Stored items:
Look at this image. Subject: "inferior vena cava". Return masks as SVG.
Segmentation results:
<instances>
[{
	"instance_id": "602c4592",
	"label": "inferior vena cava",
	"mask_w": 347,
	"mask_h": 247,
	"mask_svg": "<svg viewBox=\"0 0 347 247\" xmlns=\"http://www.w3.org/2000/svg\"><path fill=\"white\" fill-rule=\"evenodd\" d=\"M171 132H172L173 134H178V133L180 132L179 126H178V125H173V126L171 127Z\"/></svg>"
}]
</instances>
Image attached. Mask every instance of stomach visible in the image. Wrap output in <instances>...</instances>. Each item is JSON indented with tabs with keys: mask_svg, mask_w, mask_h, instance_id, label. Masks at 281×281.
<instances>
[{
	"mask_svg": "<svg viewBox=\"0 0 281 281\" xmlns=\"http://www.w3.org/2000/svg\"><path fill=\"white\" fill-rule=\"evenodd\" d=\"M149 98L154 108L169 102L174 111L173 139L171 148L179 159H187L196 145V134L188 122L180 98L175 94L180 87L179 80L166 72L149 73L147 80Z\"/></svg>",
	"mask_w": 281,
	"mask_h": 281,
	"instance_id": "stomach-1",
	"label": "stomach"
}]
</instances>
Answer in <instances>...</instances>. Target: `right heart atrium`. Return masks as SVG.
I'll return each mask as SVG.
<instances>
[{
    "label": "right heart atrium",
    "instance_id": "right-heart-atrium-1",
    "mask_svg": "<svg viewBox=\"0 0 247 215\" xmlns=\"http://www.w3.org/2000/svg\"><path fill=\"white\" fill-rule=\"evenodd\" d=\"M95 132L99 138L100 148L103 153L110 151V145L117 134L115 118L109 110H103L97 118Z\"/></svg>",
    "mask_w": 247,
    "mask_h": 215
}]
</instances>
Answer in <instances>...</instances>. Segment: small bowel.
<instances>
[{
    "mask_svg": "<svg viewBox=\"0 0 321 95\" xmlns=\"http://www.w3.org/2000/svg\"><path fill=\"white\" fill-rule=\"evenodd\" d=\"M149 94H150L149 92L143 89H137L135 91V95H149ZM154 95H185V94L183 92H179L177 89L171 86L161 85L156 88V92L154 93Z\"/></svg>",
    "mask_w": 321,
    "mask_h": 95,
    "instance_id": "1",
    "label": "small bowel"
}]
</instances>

Work required: All lines from the one containing "Answer in <instances>...</instances>. Segment: small" to the last line above should be reproduced exactly, and no other lines should be given.

Exercise solution:
Answer in <instances>...</instances>. Segment: small bowel.
<instances>
[{
    "mask_svg": "<svg viewBox=\"0 0 321 95\" xmlns=\"http://www.w3.org/2000/svg\"><path fill=\"white\" fill-rule=\"evenodd\" d=\"M149 94H150L149 92L143 89H137L135 91V95H149ZM154 95H185V94L183 92H179L177 89L171 86L161 85L156 88V92L154 93Z\"/></svg>",
    "mask_w": 321,
    "mask_h": 95,
    "instance_id": "1",
    "label": "small bowel"
}]
</instances>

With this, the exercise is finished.